Start of Block

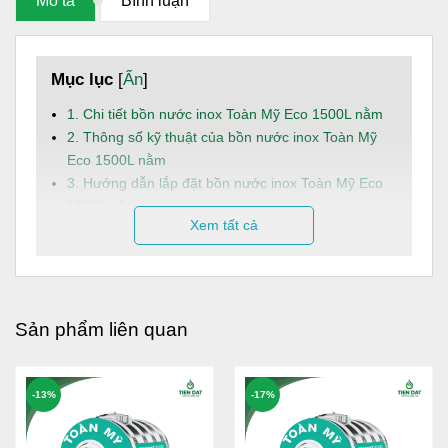
Mô tả
Bình luận
Mục lục
[
Ẩn
]
1. Chi tiết bồn nước inox Toàn Mỹ Eco 1500L nằm
2. Thông số kỹ thuật của bồn nước inox Toàn Mỹ
Eco 1500L nằm
3. Hướng dẫn lắp đặt bồn nước inox Toàn Mỹ Eco
1500L nằm
Xem tất cả
4. Dịch vụ và hậu mãi
Bồn nước Toàn Mỹ
inox Eco 1500L nằm là giải pháp trữ
nước kinh tế, an toàn và bền bỉ, phù hợp cho các hộ gia
đình mong muốn sử dụng nước sinh hoạt ổn định mỗi ngày
Sản phẩm liên quan
với chi phí hợp lý.
Dung tích:
1500L, đáp ứng hiệu quả nhu cầu sử
-13%
-17%
dụng nước hằng ngày trong mọi điều kiện sinh hoạt
của gia đình từ 4 - 6 người.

End of Block

WHAT YOU WILL DO: Copy exactly the line that contains "với chi phí hợp lý." and every line after it, up to and including the last line of the records.

PROBLEM SOLUTION:
với chi phí hợp lý.
Dung tích:
1500L, đáp ứng hiệu quả nhu cầu sử
-13%
-17%
dụng nước hằng ngày trong mọi điều kiện sinh hoạt
của gia đình từ 4 - 6 người.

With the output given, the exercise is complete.